Simulating and Studying Ecosystems, Genetics & Neural Networks (Part 2)

Following on from Part 1 of this series!

So, the first step along this journey was for me to build a system so I can have neural networks driving the creature behaviour in my little ecosystem simulator!

What follows are my findings from building a neural net myself, and might be inaccurate, here be dragons, etc!

So what, fundamentally, is a Neural Network? Put simply, it’s a simulation/abstraction of how we think brain cell structures communicate. Brains are large groups of cells called neurons, which communicate to eachother via long connecting strands called axons. Neurons receive impulses from other neurons by “listening” with strands called dendrites.  A Neural Network is a collection of neurons interconnected in this way.
So! Onto the business of simulating them! Let’s see what the internet has to say abou-

https://upload.wikimedia.org/wikipedia/commons/6/60/ArtificialNeuronModel_english.png

http://www.bogotobogo.com/python/scikit-learn/images/NeuralNetwork1/NN-with-components-w11-etc.png

https://www.intechopen.com/source/html/759/media/image11.jpeg

help

 

Okay, how about we approach this from what we know a Neural Network is, and what it’s trying to accomplish? Enter that illustrious, ingenious piece of software that is a hero to all; MSPaint.

So we have our creature, right?  And its brain.

The creature’s brain is made up of neurons.

And the neurons are connected by axons. Note how not all neurons are connected together! Some are only connected to a couple of others, and some to many.
Great, but we’ve already established all this beforehand. How do we simulate a neuron, or an axon?

Let’s say a neuron has an activity level, or an excitement value. A neuron’s excitement is how much energy is currently within that specific neuron at one instant of time. We can easily represent this in code with a floating point value ranging from 0.0f to 1.0f, and we’ll use a frame of execution as our time-frame.

Now, each neuron does something with its energy, each frame (or instant of time). This is the neuron’s behaviour, and there’s probably a formula or something that tells us exactly what this is, but I’m going to go ahead and ignore that for now in favour of doing something a bit more transparent!

Let’s start with something really basic, an accumulator. Each frame, the neuron will gradually increase its energy level. When it gets all the way to 1.0f, it’ll turn back off back to 0.0f. Not hugely exciting, but it’s more important when we start to think about axons again.

Let’s link a few neurons together, in a line. And now, let’s say that instead of simply increasing energy whenever, a neuron will only increase energy when the neuron linked to its left has an energy level at or above 0.5f. Oh, and for kicks, the neuron at the very left is excited based on some arbitrary, outside value. This is our input neuron, so it represents some incoming information. Like an eye cell, transmitting the overall light level of the world to the rest of the brain! For now, we’ll make it a constant value of 1.0f.

Already, their behaviour together is more complex. The neuron at the far right will fill up twice as slowly as it did before, with a big pause at around 0.5 while it waits for the middle neuron to go above 0.5 again, after looping round.

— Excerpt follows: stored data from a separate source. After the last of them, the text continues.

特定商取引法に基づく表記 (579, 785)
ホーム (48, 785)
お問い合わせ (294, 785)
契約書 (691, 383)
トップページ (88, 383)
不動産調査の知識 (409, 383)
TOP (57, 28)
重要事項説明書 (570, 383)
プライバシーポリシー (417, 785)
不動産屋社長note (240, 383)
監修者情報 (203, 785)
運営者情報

So, imagine then, what would happen if the neurons were arranged like this, where we have two “eye” neurons, two “thinking” neurons, and two “output” neurons? Conventionally, these distinct groups of neurons are called layers, and these are the input, hidden, and output layers.
Take note of how the axons are positioned here. You can see that the bottom hidden neuron is connected to both input neurons, but the top one is only connected to one of the inputs. Note the similar situation for the output neurons too. This kind of non-uniform connection is something found in nature – we’re not trying to build the best possible brain here, we’re trying to build something sort of organic! Additionally, non-uniform structure is how we end up with more interesting behaviours, as connecting all neurons together would simply result in a big mish-mash.

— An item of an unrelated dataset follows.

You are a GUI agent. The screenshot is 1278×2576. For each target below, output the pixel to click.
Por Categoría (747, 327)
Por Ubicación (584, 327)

So, a neuron connected with two axons? What does our humble accumulator do? Well, we could take the average value of the two input neurons, and then use that as our threshold, or maybe just accumulate once per input over the threshold. It’s really quite open for us to experiment with. Again, there’s probably a “correct” way to do this, but I’m opting for the latter approach.

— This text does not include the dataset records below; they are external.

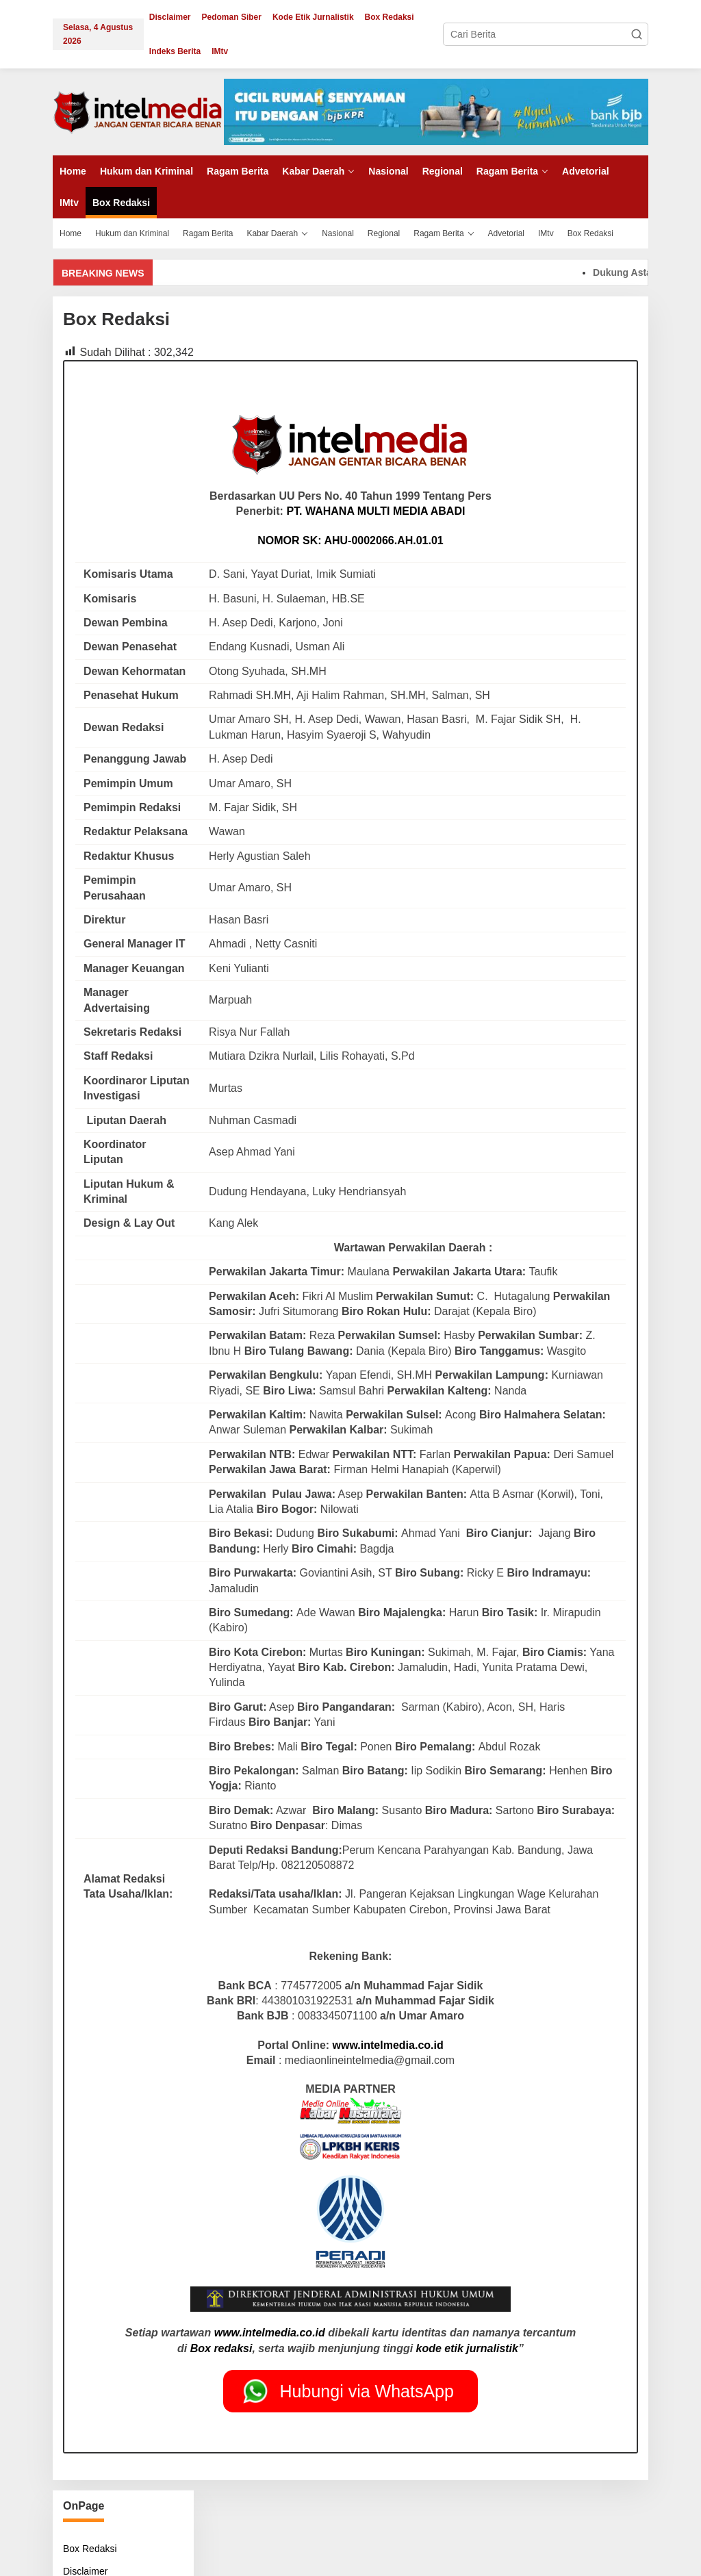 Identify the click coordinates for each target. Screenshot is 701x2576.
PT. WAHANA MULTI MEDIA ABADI (375, 511)
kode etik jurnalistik (467, 2348)
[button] (636, 34)
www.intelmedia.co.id (388, 2045)
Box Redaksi (90, 2548)
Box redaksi (221, 2348)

Now, imagine if we expanded the capabilities from basic accumulators to things like addition, subtraction, multiplication… even trigonometry? Then make sure we have a random assortment of those behaviours on a load of connected neurons, and bam! We’d get some very interesting neuron behaviours indeed!
And that’s what I did today!

Here’s some gifs of some simple neural nets in my engine. I’ve hooked up the mouse X and Y coordinates to input neurons in a couple of them, so you can see the mouse have an effect on the way the neural network responds.

In this last gif, the top four output neurons push the green circle in one of four directions. Already, we can see organic-like behaviour coming from random assortments of networks!